La Conferenza di Berlino sulla Libia si è chiusa dopo quattro ore con l’impegno delle potenze straniere – Russia, Turchia, Egitto ed Emirati in testa – a fermare le ingerenze e a rispettare la tregua. La dichiarazione finale, inoltre, prevede un embargo serio sulle armi, anche da parte dei Paesi che in passato hanno ignorato iniziative del genere. Infine, l’intesa traccia un percorso politico che, quando le armi taceranno definitivamente, dovrebbe portare a nuove elezioni per l’insediamento di un governo unitario. Il problema è che i due leader libici – il presidente Fayez Sarraj e il generale Khalifa Haftar – non hanno firmato il testo.
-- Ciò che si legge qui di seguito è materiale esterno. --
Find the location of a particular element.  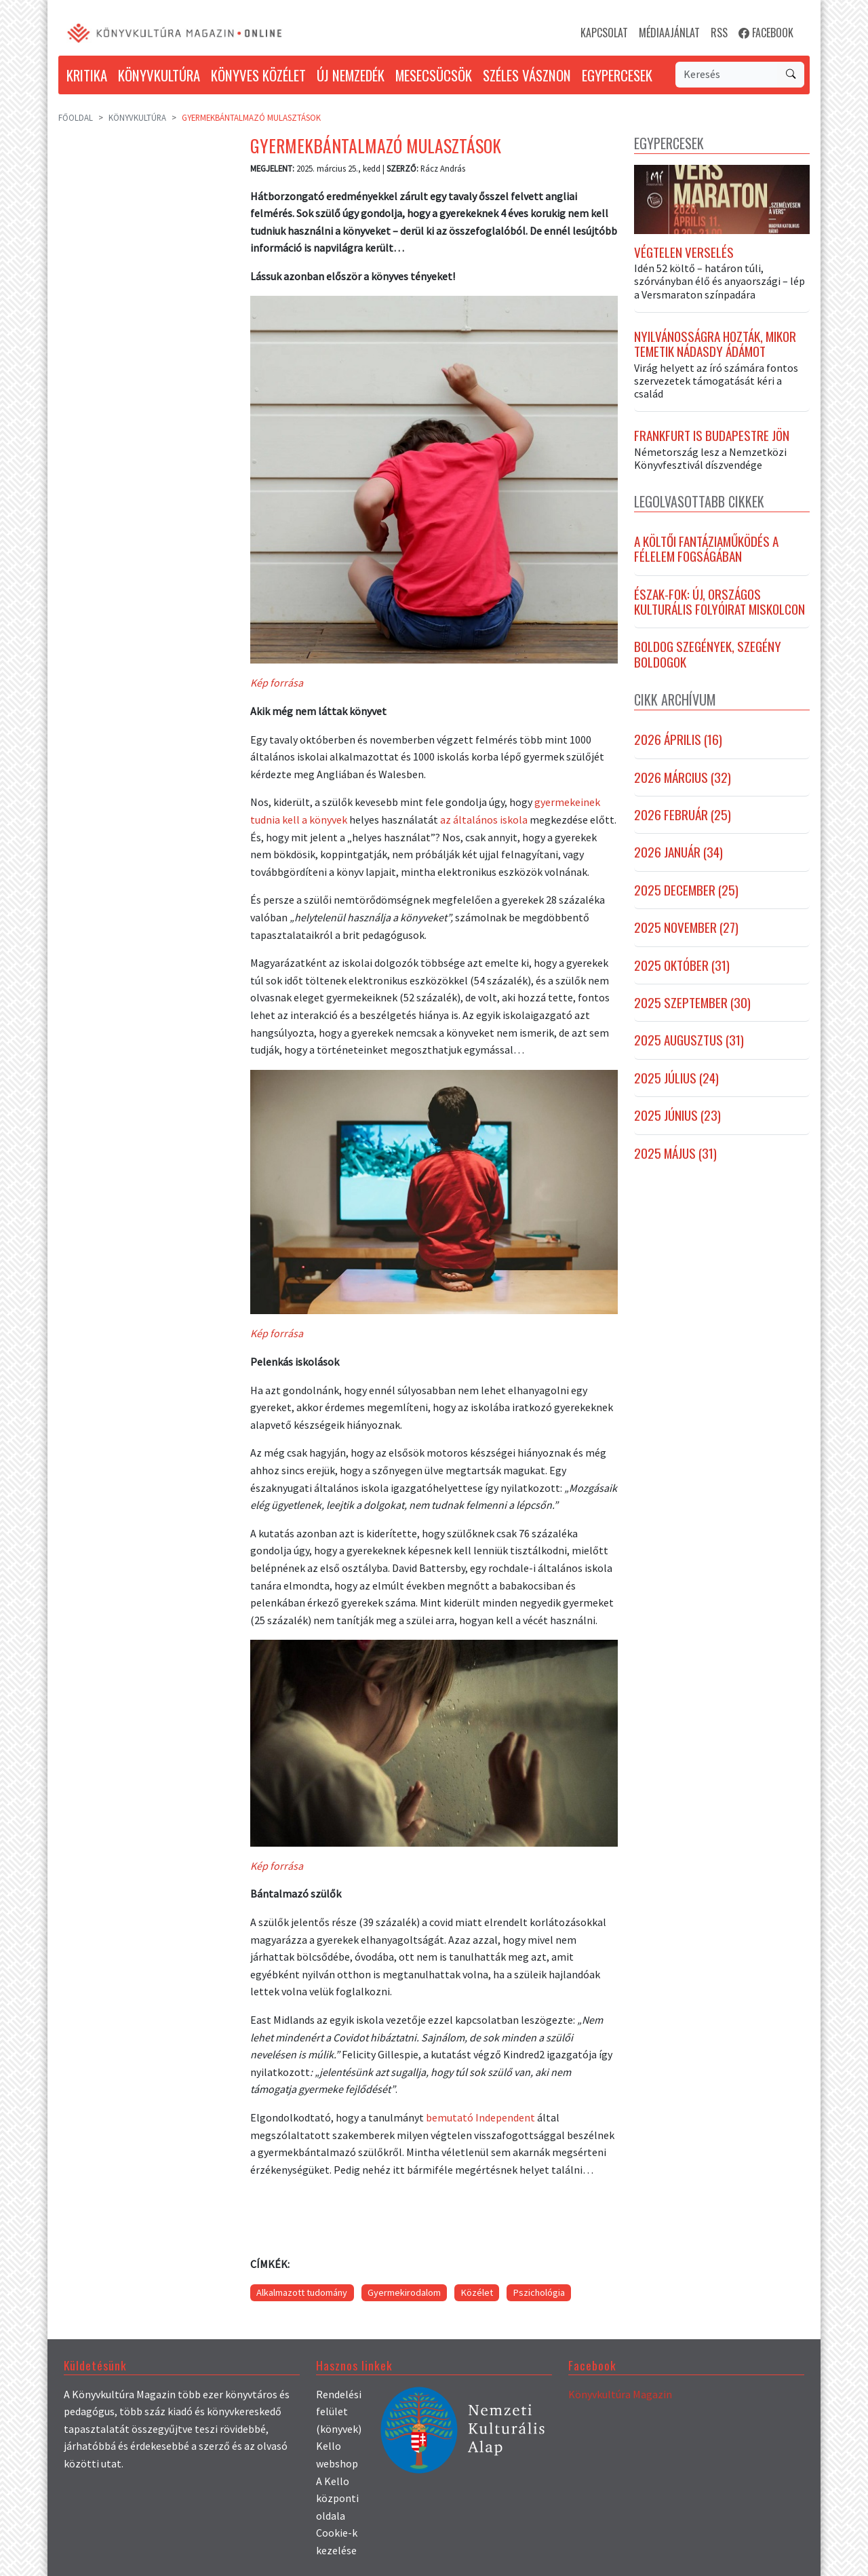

Anzi, non hanno nemmeno messo piede nella stessa stanza.
“Tutti gli Stati sono d’accordo che abbiamo bisogno di una soluzione politica e che non ci sia alcuna possibilità per una soluzione militare”, ha detto Angela Merkel al termine della conferenza. “Abbiamo messo a punto un piano molto ampio, tutti hanno collaborato in modo molto costruttivo, tutti sono d’accordo sul fatto che vogliamo rispettare l’embargo delle armi con maggiori controlli rispetto al passato”. A Berlino “non abbiamo risolto tutti i problemi” sulla Libia, ma “abbiamo creato lo spirito, la base per poter procedere sul percorso Onu”.
Nel documento finale non se ne parla, ma nella capitale tedesca si è parlato anche dell’ipotesi di una forza internazionale di pace da inviare in Libia sotto l’egida delle Nazioni Unite e che coinvolga soprattutto l’Unione europea. L’idea è sostenuta da Al Serraj, dall’Alto rappresentante dell’Unione europea, Josep Borrell, e dal primo ministro britannico, Boris Johnson. Germania e Francia, invece, sono per ora più caute su ipotesi militari.